In that regard, it is my opinion that the market will desire ARM servers based on common slot architectures. Common slot architecture allows an Intel or AMD x86, and Samsung or Calxeda CPU to be plugged into the same board and system. Slot homogenization will reduce dependency on specific manufacturer motherboard designs (e.g. Intel) and allow for better elasticity in data center deployments.
As a result of homogenization, market pressure will pressure ARM processor vendors to enter scale-out NAS space in 2013. To that end, Calxeda silently noted their desire in late 2012 to enter the enterprise storage market in this piece by Stacy Higginbotham of GigaOM. Ms Higginbotham writes:
Its t
ests show roughly a 4X improvement in IOPs for a rack of Calxeda SoCs versus x86-based systems. Adding Calexeda’s SoCs also cuts complexity because the entire system of processing and networking components are integrated on the SoC, and the terabit-plus fabric between cores also offers more network capacity between cores in a system -the so-called east-west networking traffic.
Calxeda’s commentary muted the value of SSD, because Calxeda believes that the power hungry storage systems aren’t concerned about power consumption. Instead they believe storage systems are looking for more IOPS by adding process and memory capability to a backlog of disk operations. While that assertion has some flaws, real value for ARM is power consumption and reduced heat signature. ARM combined with SSD delivers an investment annuity in operational and capital expenditure savings.
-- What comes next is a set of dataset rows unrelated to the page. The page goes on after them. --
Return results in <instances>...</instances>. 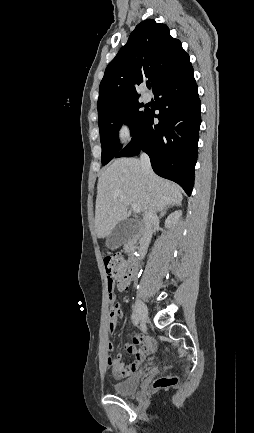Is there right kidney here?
I'll return each instance as SVG.
<instances>
[{
	"label": "right kidney",
	"mask_w": 254,
	"mask_h": 433,
	"mask_svg": "<svg viewBox=\"0 0 254 433\" xmlns=\"http://www.w3.org/2000/svg\"><path fill=\"white\" fill-rule=\"evenodd\" d=\"M181 215H182V211L180 210L171 213L165 220V226L167 228H171L172 226H174L178 222Z\"/></svg>",
	"instance_id": "obj_1"
}]
</instances>
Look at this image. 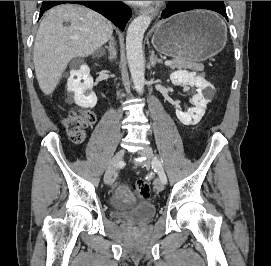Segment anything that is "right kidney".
<instances>
[{
    "mask_svg": "<svg viewBox=\"0 0 271 266\" xmlns=\"http://www.w3.org/2000/svg\"><path fill=\"white\" fill-rule=\"evenodd\" d=\"M93 78L90 69L81 65L70 71L67 81L68 92L74 94V101L77 105L85 108H93L97 104V96L92 92Z\"/></svg>",
    "mask_w": 271,
    "mask_h": 266,
    "instance_id": "obj_1",
    "label": "right kidney"
}]
</instances>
Complementing Calxeda’s commitment to ARM is Apache‘s port of popular software that meets big data processing and storage requirements. Some will argue that SSD doesn’t make sense in big data. But, common sense indicates storing 10 PB of data on spinning disk (HDD) over a period of a few years requires you to start migrating when the last TB is added. Controller aging alone require data to find a new home in immediately, or have a common slot server upgrade.
Factoring in an all SSD and ARM based scale-out storage system using open compute common slot architecture reduces or eliminates the top four (4) storage architect requirements AND delivers a storage ecosystem with the flexibility to exist in excess of 10 years.
Further complementing the marriage, ARM and SSD should have similar data center architecture requirement as tape. For example, let’s track a company like Quantum with StorNext. They may port StorNext to ARM and take advantage of the $1/GB SSD prices as a way to transition tape customers from tape to new storage systems. Using ARM and SSD, very little would need to change with the data center power and cooling.
Finally, look for companies like Samsung to be a powerful force in componentry as they continue to produce SSD and start the development of their ARM server processors. DCIG believes that as 2013 progresses, we’ll experience a pull from the market for these storage systems long before the manufacturers are geared up to push them.